The weeks between Thanksgiving and New Year’s Day bring with them an overabundance of social gatherings and the giving and receiving of tasty, edible gifts all in the spirit of spreading good cheer. Unfortunately for many, this perpetual party spirit often results in a frantic search through the depths of the closet for their “fat” jeans or fashionable elastic waist pants, as holiday weight gain seems almost inevitable.
Or is it? Could it be that the fear of holiday weight gain been blown out of proportion? According to the National Institutes of Health, most individuals believe they gain up to 10 pounds over the holidays – that’s nearly two pounds per week between Thanksgiving and Christmas.
However, a study released by the New England Journal of Medicine said individuals actually gain only one pound over the holidays. In fact, according to Joseph Allen, MD, a physician with Family Medicine of Vandalia, the holidays may not bring about the weight gain that most individuals believe, but rather, it is a time that often breeds poor habits that, over time, can result in excessive weight gain.
Winter wallowing leads to springtime scramble
“Really, when it comes down to it, people look at the holidays as a time to splurge a little and to not do what they normally do – such as go for that run or take that walk,” Dr. Allen said. “They allow themselves to eat a little more and then a little more and by the end of the holiday season they have developed these habits that are hard to break right away. They can stay that way for the rest of the winter and when spring comes they are really concerned about their weight.”
Dr. Allen sees patients come into his office before and after the holidays concerned about its impact on their weight. The issue affects all individuals – male or female – and makes no difference whether they are already fit or have been struggling with weight for a long time.
“Those who are in pretty good shape are concerned about how the holidays will mess up their schedule and on the flip side you have those who are overweight that may have been struggling with the issue for a long time and feel that the holidays will make it worse,” he said.
The key is maintaining healthy habits during the holidays
Dr. Allen said the answer is not really about weight loss as much as it is about establishing a change in behavior. The holidays can still be a joyous, festive time without throwing healthy habits out the window. He offers the following tips for keeping healthy habits in check during the holidays:
Get moving: Dr. Allen encourages patients to stick to a routine that includes daily exercise. It may be hard, but it is extremely important not to take a break in exercise routines once the holidays have arrived.

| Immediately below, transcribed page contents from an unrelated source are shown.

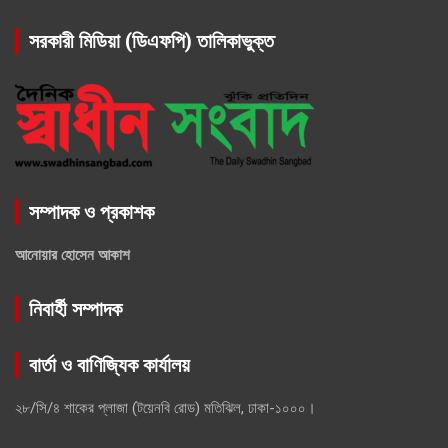
সরকারী মিডিয়া (ডিএফপি) তালিকাভুক্ত
সম্পাদক ও প্রকাশক
আনোয়ার হোসেন আকাশ
নিবার্হী সম্পাদক
বার্তা ও বাণিজ্যিক কার্যালয়
২৮/সি/৪ শাকের প্লাজা (টয়েনবি রোড) মতিঝিল, ঢাকা-১০০০।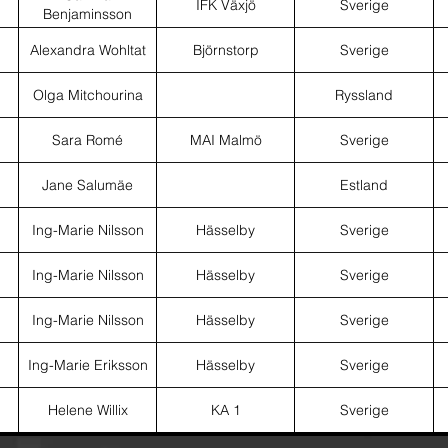
IFK Växjö
Sverige
Benjaminsson
Alexandra Wohltat
Björnstorp
Sverige
Olga Mitchourina
Ryssland
Sara Romé
MAI Malmö
Sverige
Jane Salumäe
Estland
Ing-Marie Nilsson
Hässelby
Sverige
Ing-Marie Nilsson
Hässelby
Sverige
Ing-Marie Nilsson
Hässelby
Sverige
Ing-Marie Eriksson
Hässelby
Sverige
Helene Willix
KA 1
Sverige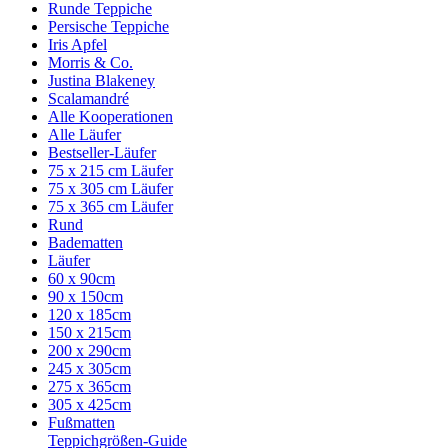
Runde Teppiche
Persische Teppiche
Iris Apfel
Morris & Co.
Justina Blakeney
Scalamandré
Alle Kooperationen
Alle Läufer
Bestseller-Läufer
75 x 215 cm Läufer
75 x 305 cm Läufer
75 x 365 cm Läufer
Rund
Badematten
Läufer
60 x 90cm
90 x 150cm
120 x 185cm
150 x 215cm
200 x 290cm
245 x 305cm
275 x 365cm
305 x 425cm
Fußmatten
Teppichgrößen-Guide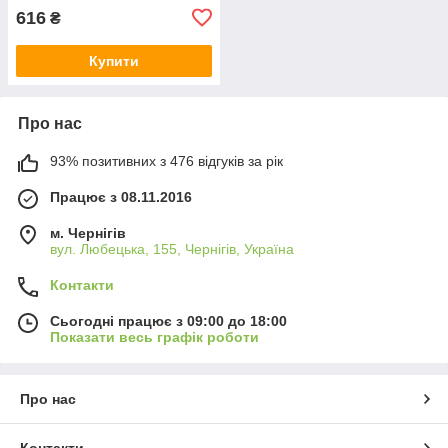
616
₴
Купити
Про нас
93% позитивних з 476 відгуків за рік
Працює з 08.11.2016
м. Чернігів
вул. Любецька, 155, Чернігів, Україна
Контакти
Сьогодні працює з 09:00 до 18:00
Показати весь графік роботи
Про нас
Контакти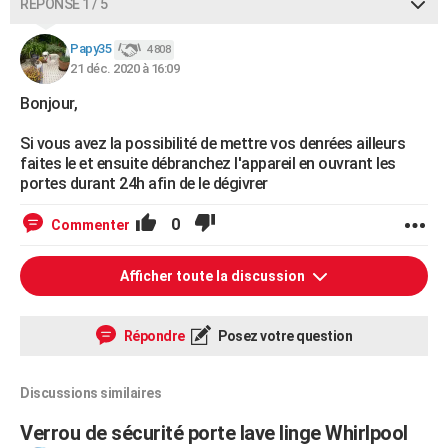
RÉPONSE 1 / 5
Papy35
4 808
21 déc. 2020 à 16:09
Bonjour,
Si vous avez la possibilité de mettre vos denrées ailleurs
faites le et ensuite débranchez l'appareil en ouvrant les
portes durant 24h afin de le dégivrer
0
Commenter
Afficher toute la discussion
Répondre
Posez votre question
Discussions similaires
Verrou de sécurité porte lave linge Whirlpool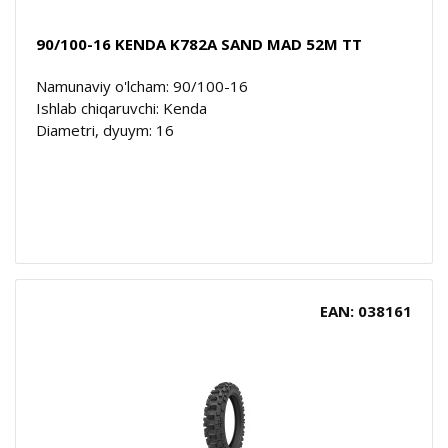
90/100-16 KENDA K782A SAND MAD 52M TT
Namunaviy o'lcham: 90/100-16
Ishlab chiqaruvchi: Kenda
Diametri, dyuym: 16
EAN: 038161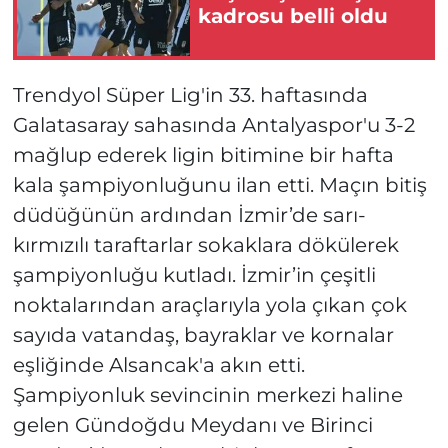
kadrosu belli oldu
Trendyol Süper Lig'in 33. haftasında
Galatasaray sahasında Antalyaspor'u 3-2
mağlup ederek ligin bitimine bir hafta
kala şampiyonluğunu ilan etti. Maçın bitiş
düdüğünün ardından İzmir’de sarı-
kırmızılı taraftarlar sokaklara dökülerek
şampiyonluğu kutladı. İzmir’in çeşitli
noktalarından araçlarıyla yola çıkan çok
sayıda vatandaş, bayraklar ve kornalar
eşliğinde Alsancak'a akın etti.
Şampiyonluk sevincinin merkezi haline
gelen Gündoğdu Meydanı ve Birinci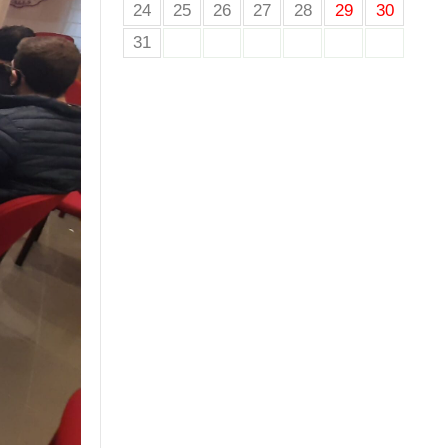
24
25
26
27
28
29
30
31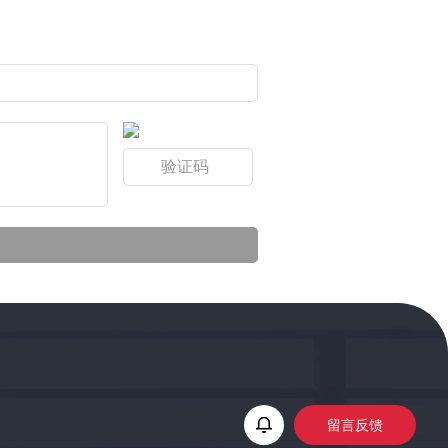
留
言
反
馈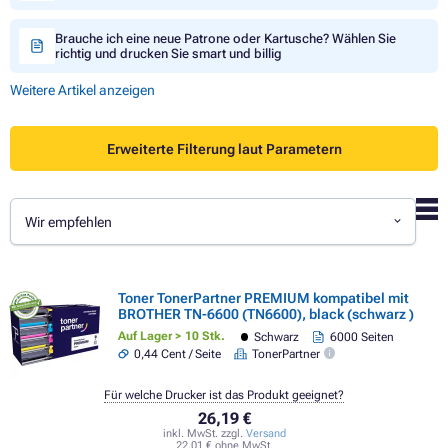
Brauche ich eine neue Patrone oder Kartusche? Wählen Sie
richtig und drucken Sie smart und billig
Weitere Artikel anzeigen
Erweiterte Filterung laut Parametern
Wir empfehlen
Toner TonerPartner PREMIUM kompatibel mit
BROTHER TN-6600 (TN6600), black (schwarz )
Auf Lager > 10 Stk.
Schwarz
6000 Seiten
0,44 Cent / Seite
TonerPartner
Für welche Drucker ist das Produkt geeignet?
26,19 €
inkl. MwSt. zzgl.
Versand
22,01 € ohne MwSt.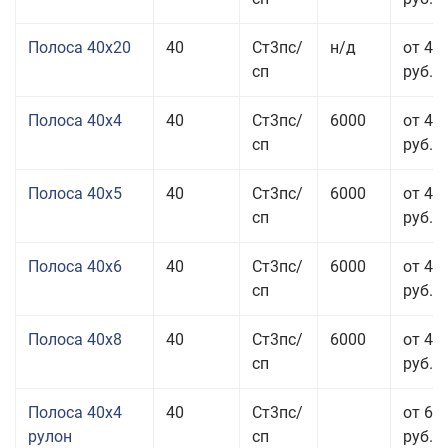
Полоса 40x20
40
Ст3пс/
н/д
от 47
сп
руб.
Полоса 40x4
40
Ст3пс/
6000
от 43
сп
руб.
Полоса 40x5
40
Ст3пс/
6000
от 43
сп
руб.
Полоса 40x6
40
Ст3пс/
6000
от 43
сп
руб.
Полоса 40x8
40
Ст3пс/
6000
от 43
сп
руб.
Полоса 40x4
40
Ст3пс/
от 69
рулон
сп
руб.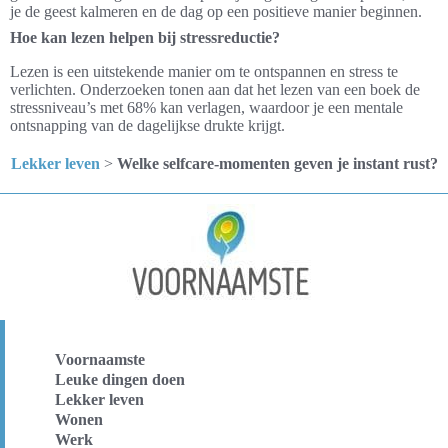
je de geest kalmeren en de dag op een positieve manier beginnen.
Hoe kan lezen helpen bij stressreductie?
Lezen is een uitstekende manier om te ontspannen en stress te
verlichten. Onderzoeken tonen aan dat het lezen van een boek de
stressniveau’s met 68% kan verlagen, waardoor je een mentale
ontsnapping van de dagelijkse drukte krijgt.
Lekker leven
>
Welke selfcare-momenten geven je instant rust?
Voornaamste
Leuke dingen doen
Lekker leven
Wonen
Werk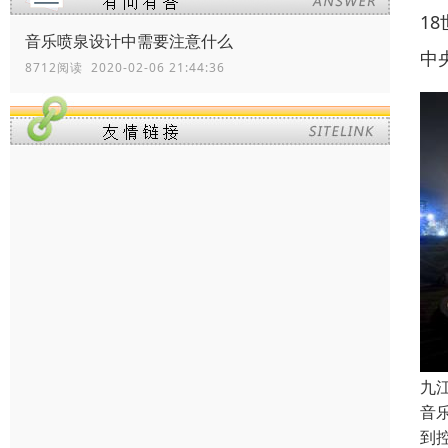
1
音乐喷泉设计中需要注意什么
中
8712阅读 2020-02-06 21:44:36
九
音
到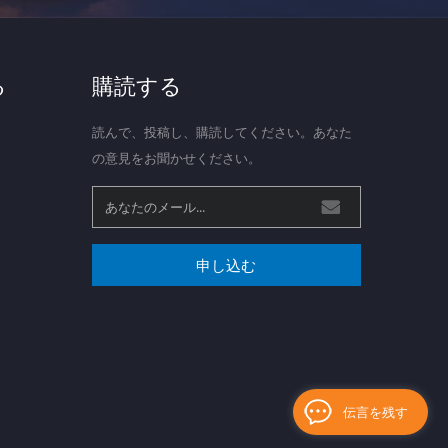
る
購読する
読んで、投稿し、購読してください。あなた
の意見をお聞かせください。
申し込む
伝言を残す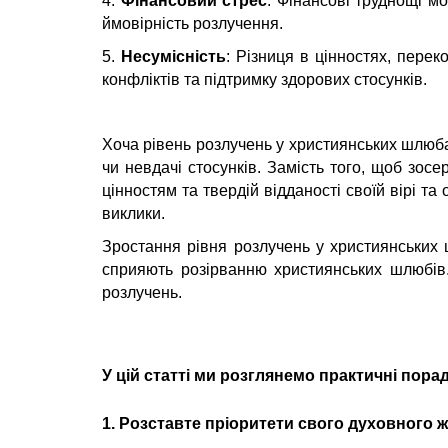
4.
Фінансовий стрес
: Фінансові труднощі м
ймовірність розлучення.
5.
Несумісність
: Різниця в цінностях, пере
конфліктів та підтримку здорових стосунків.
Хоча рівень розлучень у християнських шлюба
чи невдачі стосунків. Замість того, щоб зос
цінностям та твердій відданості своїй вірі 
виклики.
Зростання рівня розлучень у християнських 
сприяють розірванню християнських шлюбів
розлучень.
У цій статті ми розглянемо
практичні пора
1. Розставте пріоритети свого духовного 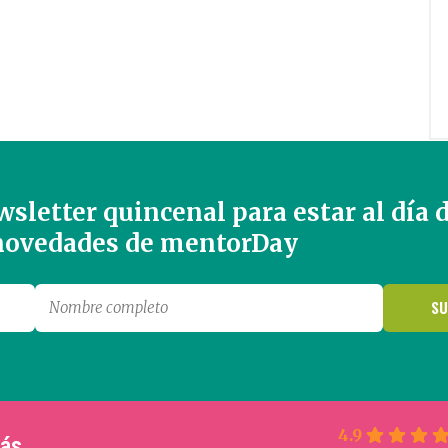
sletter quincenal para estar al día 
 novedades de mentorDay
4.9
más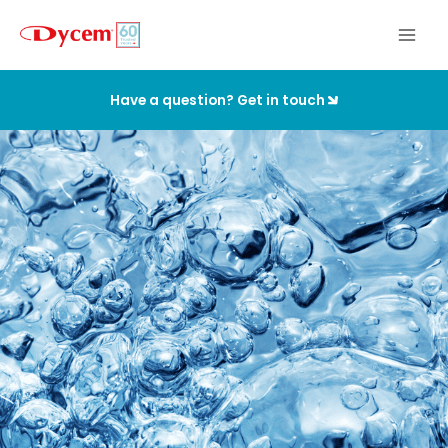
Ir
al
contenido
Have a question? Get in touch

Portion size matters: Secondly, individuals should watch their portion sizes when it comes to food. “You can still have the turkey and gravy, but just watch the portion size,” Dr. Allen said. A good way to measure a healthy portion size is to take portions of each food that is no larger than the fist made from your hand. Another idea is to look at a dinner plate as a pie chart. Half of that pie should be fruits and vegetables, a quarter of it should be protein and a quarter should be starch.
Aim for seven-a-day: Try to eat vegetables or fruits seven times throughout the day. The fiber-rich foods help fill up a stomach faster than traditional snacks and fiber-rich foods do not have as many calories.
Limit splurges to one-a-day: If it is difficult to stay away from sweets entirely, then allow yourself one small splurge a day.
Plan ahead: To help cut down on temptation, never go to a holiday party hungry. Eat a healthy snack such as a serving of your favorite fruit, fat-free yogurt or a low-fat, whole-grain granola bar before heading out the door.
It’s about friends, not food: And last, but not least, pour all of your focus on socializing at parties, not eating.